WORK REQUIRED => Include only the line with "contraseña contenga una" and the lines after it, each reproduced exactly as it stands in the entries below.

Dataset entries
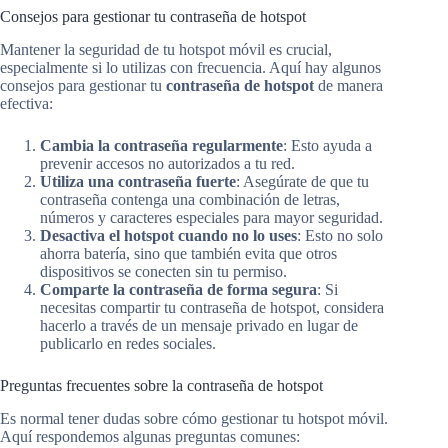
Consejos para gestionar tu contraseña de hotspot
Mantener la seguridad de tu hotspot móvil es crucial,
especialmente si lo utilizas con frecuencia. Aquí hay algunos
consejos para gestionar tu
contraseña de hotspot
de manera
efectiva:
Cambia la contraseña regularmente
: Esto ayuda a
prevenir accesos no autorizados a tu red.
Utiliza una contraseña fuerte
: Asegúrate de que tu
contraseña contenga una combinación de letras,
números y caracteres especiales para mayor seguridad.
Desactiva el hotspot cuando no lo uses
: Esto no solo
ahorra batería, sino que también evita que otros
dispositivos se conecten sin tu permiso.
Comparte la contraseña de forma segura
: Si
necesitas compartir tu contraseña de hotspot, considera
hacerlo a través de un mensaje privado en lugar de
publicarlo en redes sociales.
Preguntas frecuentes sobre la contraseña de hotspot
Es normal tener dudas sobre cómo gestionar tu hotspot móvil.
Aquí respondemos algunas preguntas comunes:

EXERCISE SOLUTION =>
contraseña contenga una combinación de letras,
números y caracteres especiales para mayor seguridad.
Desactiva el hotspot cuando no lo uses
: Esto no solo
ahorra batería, sino que también evita que otros
dispositivos se conecten sin tu permiso.
Comparte la contraseña de forma segura
: Si
necesitas compartir tu contraseña de hotspot, considera
hacerlo a través de un mensaje privado en lugar de
publicarlo en redes sociales.
Preguntas frecuentes sobre la contraseña de hotspot
Es normal tener dudas sobre cómo gestionar tu hotspot móvil.
Aquí respondemos algunas preguntas comunes:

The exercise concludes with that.